(Illustration by Bruce Conway, Lightwatcher Publishing)
In a column posted at Salon.com, Elizabeth Svoboda contends that:
"Global warming demands more than do-gooder actions. It demands 'geoengineering' -- like blocking the sun's rays with stratospheric dirt."
This is a provocative and controversial position to take, and given the large readership of Salon, her article could have a significant effect in raising public awareness about geoengineering, for better or for worse.
Proponents of geoengineering assert that no matter how hard we try, the chances of averting wide-scale catastrophic impacts from global warming are almost nil. They argue that even if we are not yet past the tipping point for massive ice sheet melting and huge sea level rises, there is near-zero probability that political consensus can be reached for the kinds of worldwide economic and lifestyle changes that would prevent the worst effects of climate change. Therefore, the only realistic hope we have is to develop and prepare to implement geoengineering solutions.
Opponents argue from any of several positions, such as:
- Geoengineering is too unpredictable and too dangerous to consider, no matter what else happens;
- It will not be necessary, because we can make the required changes to slow climate change;
- It's all much ado about nothing -- climate change impacts will not be nearly as bad as alarmists predict.
Middle-grounders, like us at CRN, suggest that we should certainly look into the potential of various proposals for geoengineering, but that implementation, once deemed absolutely necessary, should be done as carefully and as reversibly as possible.

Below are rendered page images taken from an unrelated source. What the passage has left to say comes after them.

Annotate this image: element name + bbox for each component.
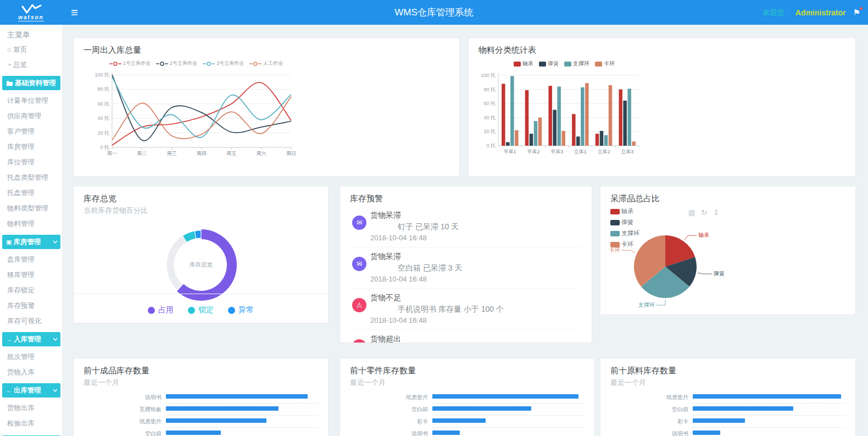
- sidebar-item-计量单位管理[interactable]: 计量单位管理: [0, 93, 62, 108]
- legend-item[interactable]: 轴承: [610, 207, 639, 216]
- sidebar-item-库存预警[interactable]: 库存预警: [0, 298, 62, 313]
- legend-item[interactable]: 支撑环: [564, 60, 589, 68]
- alert-description: 手机说明书 库存量 小于 100 个: [370, 305, 581, 314]
- hamburger-menu-icon[interactable]: ≡: [71, 0, 78, 25]
- app-logo[interactable]: watson: [0, 0, 62, 25]
- sidebar-item-label: 库位管理: [7, 158, 35, 166]
- svg-text:平库1: 平库1: [504, 149, 516, 154]
- sidebar-item-托盘类型管理[interactable]: 托盘类型管理: [0, 170, 62, 185]
- app-root: watson ≡ WMS仓库管理系统 欢迎您： Administrator ⚑ …: [0, 0, 868, 436]
- legend-label: 弹簧: [548, 60, 559, 68]
- svg-text:40 托: 40 托: [483, 115, 496, 120]
- legend-label: 人工作业: [263, 60, 283, 67]
- sidebar-item-label: 检验出库: [7, 420, 35, 427]
- alert-title: 货物呆滞: [370, 252, 581, 262]
- sidebar-item-货物入库[interactable]: 货物入库: [0, 365, 62, 380]
- hbar-track: [432, 428, 585, 436]
- sidebar-item-库位管理[interactable]: 库位管理: [0, 154, 62, 170]
- legend-item[interactable]: 占用: [148, 305, 174, 315]
- sidebar-item-托盘管理[interactable]: 托盘管理: [0, 185, 62, 201]
- hbar-bar: [166, 431, 221, 435]
- legend-item[interactable]: 3号立库作业: [203, 60, 244, 67]
- legend-item[interactable]: 卡环: [595, 60, 615, 68]
- svg-text:周五: 周五: [226, 151, 236, 156]
- alert-item[interactable]: ⚠货物超出硬纸板 库存量 大于 300 个2018-10-04 16:48: [351, 330, 581, 343]
- divider: [74, 294, 328, 294]
- username[interactable]: Administrator: [795, 8, 846, 17]
- hbar-row: 说明书: [610, 428, 845, 436]
- svg-text:20 托: 20 托: [483, 129, 496, 134]
- alert-item[interactable]: ✉货物呆滞钉子 已呆滞 10 天2018-10-04 16:48: [351, 206, 581, 247]
- sidebar-item-首页[interactable]: ⌂首页: [0, 42, 62, 57]
- legend-item[interactable]: 1号立库作业: [109, 60, 151, 67]
- warehouse-icon: ▣: [6, 239, 12, 246]
- envelope-icon: ✉: [352, 216, 366, 230]
- alert-timestamp: 2018-10-04 16:48: [370, 275, 581, 283]
- sidebar-item-库存锁定[interactable]: 库存锁定: [0, 283, 62, 298]
- sidebar-item-物料类型管理[interactable]: 物料类型管理: [0, 201, 62, 216]
- sidebar-item-物料管理[interactable]: 物料管理: [0, 216, 62, 231]
- sidebar-item-总览[interactable]: ◔总览: [0, 57, 62, 73]
- warning-icon: ⚠: [352, 339, 366, 343]
- legend-item[interactable]: 人工作业: [249, 60, 283, 67]
- sidebar-item-库房管理[interactable]: 库房管理: [0, 139, 62, 154]
- legend-item[interactable]: 锁定: [188, 305, 214, 315]
- legend-label: 卡环: [604, 60, 615, 68]
- card-inventory-overview: 库存总览 当前库存货物百分比 库存总览 占用锁定异常: [73, 186, 329, 323]
- hbar-row: 说明书: [84, 392, 318, 404]
- alert-item[interactable]: ✉货物呆滞空白箱 已呆滞 3 天2018-10-04 16:48: [351, 247, 581, 289]
- legend-label: 轴承: [621, 207, 633, 216]
- card-title: 一周出入库总量: [74, 38, 459, 56]
- sidebar-item-检验出库[interactable]: 检验出库: [0, 416, 62, 431]
- card-title: 前十成品库存数量: [74, 358, 328, 376]
- hbar-track: [432, 392, 585, 404]
- legend-item[interactable]: 弹簧: [539, 60, 559, 68]
- notification-flag-icon[interactable]: ⚑: [853, 8, 860, 18]
- svg-text:20 托: 20 托: [97, 130, 109, 136]
- chevron-down-icon: [53, 240, 58, 244]
- home-icon: ⌂: [7, 46, 11, 53]
- svg-text:库存总览: 库存总览: [190, 261, 213, 268]
- legend-label: 异常: [238, 305, 254, 315]
- sidebar-item-label: 计量单位管理: [7, 97, 48, 104]
- legend-label: 锁定: [198, 305, 214, 315]
- alert-title: 货物呆滞: [370, 211, 581, 220]
- sidebar-item-移库管理[interactable]: 移库管理: [0, 267, 62, 283]
- card-subtitle: 当前库存货物百分比: [74, 204, 328, 216]
- stagnant-pie-chart: 轴承弹簧支撑环卡环: [600, 215, 782, 315]
- card-title: 库存预警: [340, 186, 592, 204]
- legend-item[interactable]: 2号立库作业: [156, 60, 197, 67]
- hbar-bar: [432, 431, 460, 435]
- hbar-track: [166, 404, 318, 416]
- sidebar-group-label: 基础资料管理: [15, 79, 56, 88]
- hbar-row: 空白箱: [350, 404, 585, 416]
- sidebar-item-客户管理[interactable]: 客户管理: [0, 124, 62, 139]
- outbound-icon: ←: [6, 387, 12, 394]
- sidebar-item-货物出库[interactable]: 货物出库: [0, 400, 62, 416]
- hbar-row: 纸质垫片: [610, 392, 845, 404]
- sidebar-item-库存可视化[interactable]: 库存可视化: [0, 313, 62, 329]
- sidebar-item-label: 货物出库: [7, 404, 35, 412]
- hbar-bar: [166, 406, 279, 411]
- top-raw-chart: 纸质垫片空白箱彩卡说明书: [600, 392, 855, 436]
- alert-item[interactable]: ⚠货物不足手机说明书 库存量 小于 100 个2018-10-04 16:48: [351, 289, 581, 330]
- svg-text:立库3: 立库3: [621, 149, 633, 154]
- legend-label: 轴承: [522, 60, 533, 68]
- sidebar-group-label: 库房管理: [13, 238, 41, 247]
- sidebar-group[interactable]: ▣库房管理: [2, 235, 60, 249]
- sidebar-group[interactable]: ←出库管理: [2, 383, 60, 398]
- sidebar-item-label: 库存可视化: [7, 317, 42, 325]
- hbar-bar: [693, 394, 841, 399]
- svg-text:周二: 周二: [137, 151, 147, 156]
- legend-item[interactable]: 异常: [228, 305, 254, 315]
- sidebar-item-批次管理[interactable]: 批次管理: [0, 349, 62, 365]
- sidebar-group[interactable]: →入库管理: [2, 332, 60, 346]
- legend-item[interactable]: 轴承: [514, 60, 533, 68]
- sidebar-nav: ⌂首页◔总览基础资料管理计量单位管理供应商管理客户管理库房管理库位管理托盘类型管…: [0, 42, 62, 436]
- sidebar-group-label: 入库管理: [14, 335, 41, 344]
- sidebar-group[interactable]: 基础资料管理: [2, 76, 60, 90]
- sidebar-item-供应商管理[interactable]: 供应商管理: [0, 108, 62, 124]
- svg-text:0 托: 0 托: [486, 143, 496, 148]
- hbar-label: 空白箱: [610, 404, 693, 413]
- sidebar-item-盘库管理[interactable]: 盘库管理: [0, 252, 62, 267]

What, in your opinion, are the most likely impacts of global warming and climate change? How bad will things get, and how soon? What options might we have to prevent or at least mitigate the damages?
CRN has created an online survey, ten questions long, that we hope you will take. It's titled "Climate Change Predictions." To access the survey, you'll need a password, which is CRN101 (case sensitive).
We'll report on the results one week from now.
UPDATE: As Walter, in a comment below, and others have pointed out to us, the survey software contains a glitch. We'll try to fix that for the next time, but for now we don't think it will negate the value of the current survey's results.
Your "Climate Change Predictions" survey is broken. It's impossible to choose options on the same line, e.g., for the first question, "What will be the atmospheric concentration of CO2?" it is impossible to select "<350 PPM" for both 2050 and 2100.
You need to re-work the HTML code.
-Walter
Posted by: Walter | April 04, 2008 at 12:29 PM
Heh - I particularly like the ideas of "burning sulfur" (acid rain anyone?) and injecting chemicals into jet contrails (google "chemtrail" for a wonderful bit of paranoia that would go into overdrive with that plan).